Types of torture and other ill-treatment in internment camps
Every former detainee Amnesty International interviewed was tortured or subjected to other cruel, inhuman, or degrading treatment or punishment (in this report referred to as torture and other ill-treatment) during their internment. Torture and other ill-treatment are constitutive elements of life in the internment camps. The torture and other ill-treatment that detainees experience in the camps falls into two broad categories.
The first category includes the physical and non-physical (that is, mental or psychological) torture and other ill-treatment experienced by all detainees as a result of the cumulative effects of daily life in the camps. This treatment includes:
- being made to sit, kneel, or stand in stress positions for hours every day;
- sleep deprivation; and
- insufficient food, water, exercise, healthcare, sanitary and hygienic conditions, fresh air, and exposure to natural light.
This category also includes various forms of psychological abuse, including:
- “re-education” under threat of severe punishment itself;
- not knowing when their detention will end;
- not being able to communicate freely with their family or anyone outside the camp;
- not being able to speak in their native tongue;
- living under the constant threat of violence and other abuse; and
- being made to see and hear other detainees being tortured or otherwise ill-treated.
The combination of these physical and non-physical measures, in conjunction with the total loss of control and personal autonomy in the camps, is likely to cause mental and physical suffering severe enough to constitute torture or other cruel, inhuman, or degrading treatment.
The camps are in fact designed to ensure that these types of torture and other ill-treatment are an inescapable aspect of daily life for every detainee. The overall environment and setting in the internment camps leads to a total absence of any safeguards against torture or other ill-treatment, which in itself is a violation of a state’s duties to protect and prevent people deprived of their liberty from violations of the absolute prohibition of such treatment in international human rights law.

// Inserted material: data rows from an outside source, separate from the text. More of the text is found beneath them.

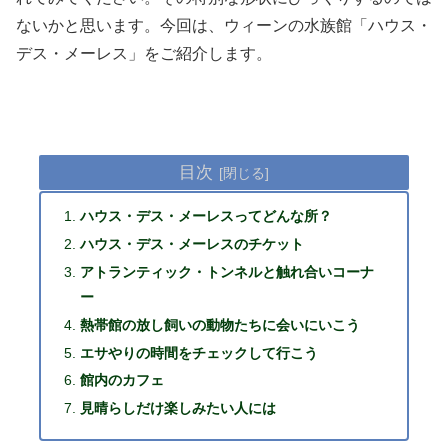
ないかと思います。今回は、ウィーンの水族館「ハウス・
デス・メーレス」をご紹介します。
目次
ハウス・デス・メーレスってどんな所？
ハウス・デス・メーレスのチケット
アトランティック・トンネルと触れ合いコーナ
ー
熱帯館の放し飼いの動物たちに会いにいこう
エサやりの時間をチェックして行こう
館内のカフェ
見晴らしだけ楽しみたい人には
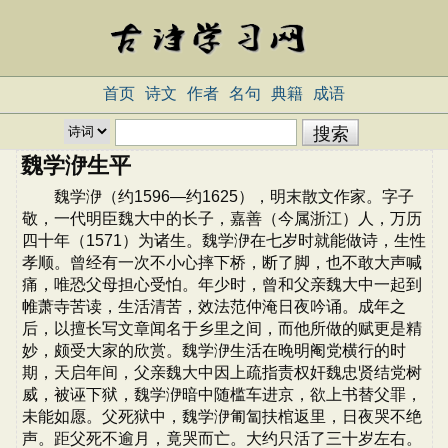
首页
诗文
作者
名句
典籍
成语
魏学洢生平
魏学洢（约1596—约1625），明末散文作家。字子
敬，一代明臣魏大中的长子，嘉善（今属浙江）人，万历
四十年（1571）为诸生。魏学洢在七岁时就能做诗，生性
孝顺。曾经有一次不小心摔下桥，断了脚，也不敢大声喊
痛，唯恐父母担心受怕。年少时，曾和父亲魏大中一起到
帷萧寺苦读，生活清苦，效法范仲淹日夜吟诵。成年之
后，以擅长写文章闻名于乡里之间，而他所做的赋更是精
妙，颇受大家的欣赏。魏学洢生活在晚明阉党横行的时
期，天启年间，父亲魏大中因上疏指责权奸魏忠贤结党树
威，被诬下狱，魏学洢暗中随槛车进京，欲上书替父罪，
未能如愿。父死狱中，魏学洢匍匐扶棺返里，日夜哭不绝
声。距父死不逾月，竟哭而亡。大约只活了三十岁左右。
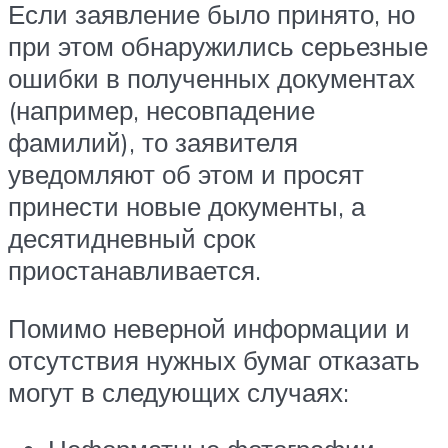
Если заявление было принято, но
при этом обнаружились серьезные
ошибки в полученных документах
(например, несовпадение
фамилий), то заявителя
уведомляют об этом и просят
принести новые документы, а
десятидневный срок
приостанавливается.
Помимо неверной информации и
отсутствия нужных бумаг отказать
могут в следующих случаях:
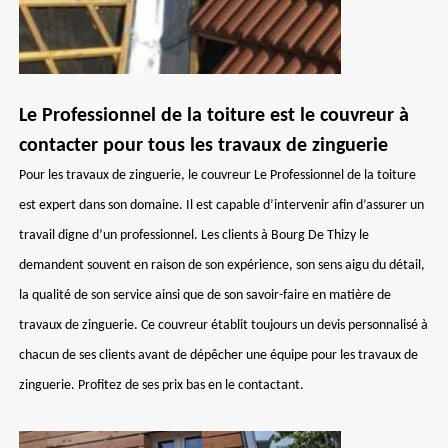
Le Professionnel de la toiture est le couvreur à
contacter pour tous les travaux de zinguerie
Pour les travaux de zinguerie, le couvreur Le Professionnel de la toiture
est expert dans son domaine. Il est capable d’intervenir afin d’assurer un
travail digne d’un professionnel. Les clients à Bourg De Thizy le
demandent souvent en raison de son expérience, son sens aigu du détail,
la qualité de son service ainsi que de son savoir-faire en matière de
travaux de zinguerie. Ce couvreur établit toujours un devis personnalisé à
chacun de ses clients avant de dépêcher une équipe pour les travaux de
zinguerie. Profitez de ses prix bas en le contactant.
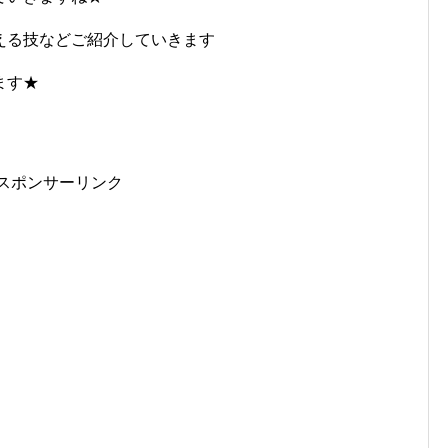
える技などご紹介していきます
ます★
スポンサーリンク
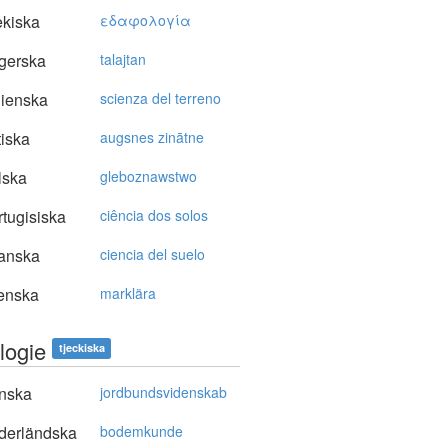
kiska
εδαφoλoγία
gerska
talajtan
lienska
scienza del terreno
tiska
augsnes zinātne
lska
gleboznawstwo
tugisiska
ciência dos solos
anska
ciencia del suelo
enska
marklära
logie
tjeckiska
nska
jordbundsvidenskab
derländska
bodemkunde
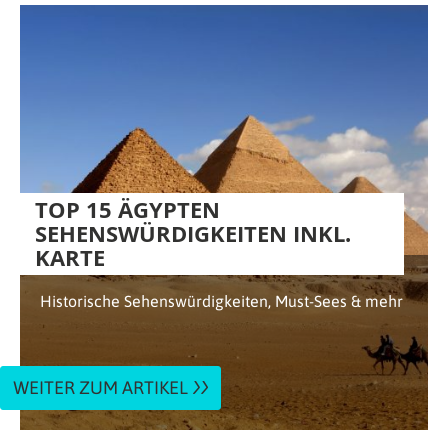
TOP 15 ÄGYPTEN
SEHENSWÜRDIGKEITEN INKL.
KARTE
Historische Sehenswürdigkeiten, Must-Sees & mehr
WEITER ZUM ARTIKEL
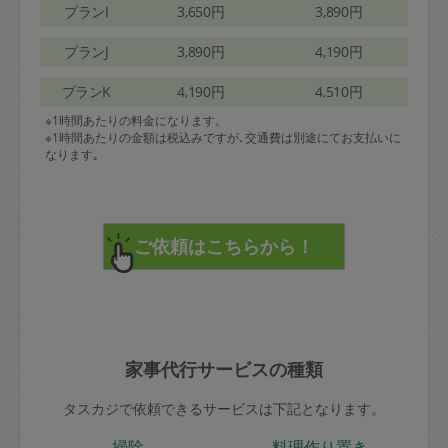
プランI
3,650円
3,890円
プランJ
3,890円
4,190円
プランK
4,190円
4,510円
※1時間あたりの料金になります。
※1時間あたりの金額は税込みですが､交通費は別途にてお支払いに
なります｡
家事代行サービスの種類
タスカジで依頼できるサービスは下記となります。
掃除
料理作り置き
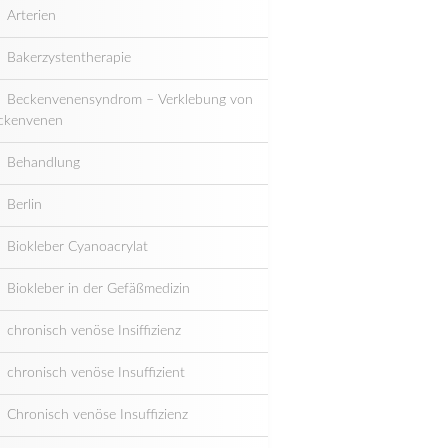
Arterien
Bakerzystentherapie
Beckenvenensyndrom – Verklebung von
ckenvenen
Behandlung
Berlin
Biokleber Cyanoacrylat
Biokleber in der Gefäßmedizin
chronisch venöse Insiffizienz
chronisch venöse Insuffizient
Chronisch venöse Insuffizienz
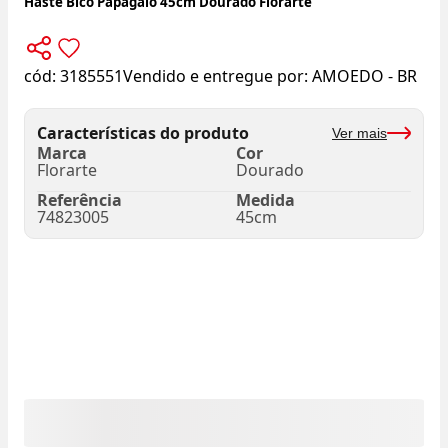
Haste Bico Papagaio 45cm Dourado Florarte
cód:
3185551
Vendido e entregue por:
AMOEDO - BR
Características do produto
Ver mais
Marca
Cor
Florarte
Dourado
Referência
Medida
74823005
45cm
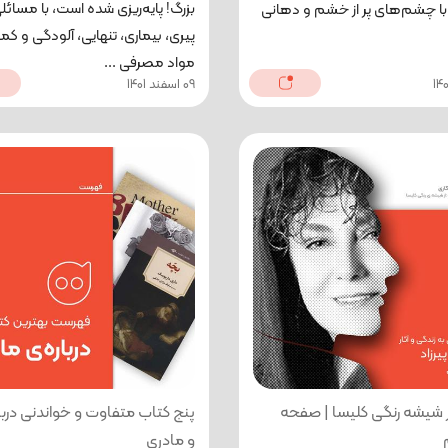
بزرگ! پایه‌ریزی شده است، با مسائ
 با چشم‌های پر از خشم و دهانی
پیری، بیماری، تنهایی، آلودگی و کم
مواد مصرفی ...
09 اسفند 1401
از شیشه رنگی کلیسا | صفحه
پنج کتاب متفاوت و خواندنی دربار
و مادری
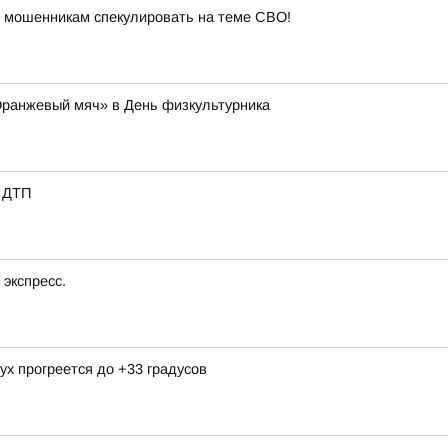
 мошенникам спекулировать на теме СВО!
Оранжевый мяч» в День физкультурника
е ДТП
экспресс.
ух прогреется до +33 градусов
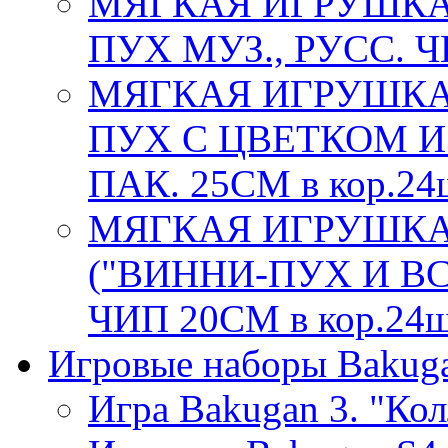
МЯГКАЯ ИГРУШКА
ПУХ МУЗ., РУСС. Ч
МЯГКАЯ ИГРУШКА
ПУХ С ЦВЕТКОМ ИЗ
ПАК. 25СМ в кор.24
МЯГКАЯ ИГРУШКА
("ВИННИ-ПУХ И ВС
ЧИП 20СМ в кор.24
Игровые наборы Bakug
Игра Bakugan 3. "Ко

The second category of torture and other ill-treatment includes physical torture and other ill-treatment that occurs during interrogations or as punishment for misbehaviour by specific detainees (this type of torture is detailed in Chapter 5). Torture methods used during interrogations and as punishment included beatings, electric shocks, stress positions, the unlawful use of restraints (including being locked in a tiger chair), sleep deprivation, being hung from a wall, being subjected to extremely cold temperatures, and solitary confinement. Amnesty International documented one account of a death in an internment camp caused by torture.
Amnesty International interviewed many former detainees who were tortured or subjected to other ill-treatment during interrogations or punishments in internment camps. Amnesty also interviewed former detainees who witnessed the torture or other ill-treatment of other detainees or spoke with other detainees – usually their cellmates – who informed them that they had been tortured or otherwise ill-treated during interrogations or as punishment.
Former detainees and witnesses described a broadly consistent pattern of treatment of detainees by staff and officials in the camps. Some of this treatment reflects patterns of torture and other ill-treatment that Chinese security forces have carried out in Xinjiang and other parts of China for decades, such as severe beatings, forced “confessions”, being shackled or cuffed for extended periods of time, and being punished in a tiger chair. [[[Amnesty International, No End in Sight: Torture and Forced Confession in China, 2015 →; Human Rights Watch, Tiger Chairs and Cell Bosses: Police Torture of Criminal Suspects in China,” 2015 →; UN Committee against Torture, Concluding Observations and Recommendations to China, A/48/44(SUPP) paras. 387-429, January 1, 1993; UN Committee against Torture, Concluding Observations and Recommendations to China, A/51/44(SUPP) paras. 138-150, January 1, 1996; UN Committee against Torture, Concluding Observations and Recommendations to China, CAT A/55/44 (2000) paras. 123-130, January 1, 2000; UN Committee against Torture, Concluding Observations and Recommendations to China, CAT/C/CHN/CO/4, December 12, 2008.]]] According to former detainees, the torture and other ill-treatment was carried out both by camp guards and by domestic security police officers (Guobao) who came to the camps for the purposes of interrogating detainees. [[[Amnesty International interviews.]]]
The treatment of detainees during interrogations and punishments in internment camps documented in this report constitutes torture and other ill-treatment, in violation of international law. It also constitutes the crime against humanity of torture (see Chapter 7).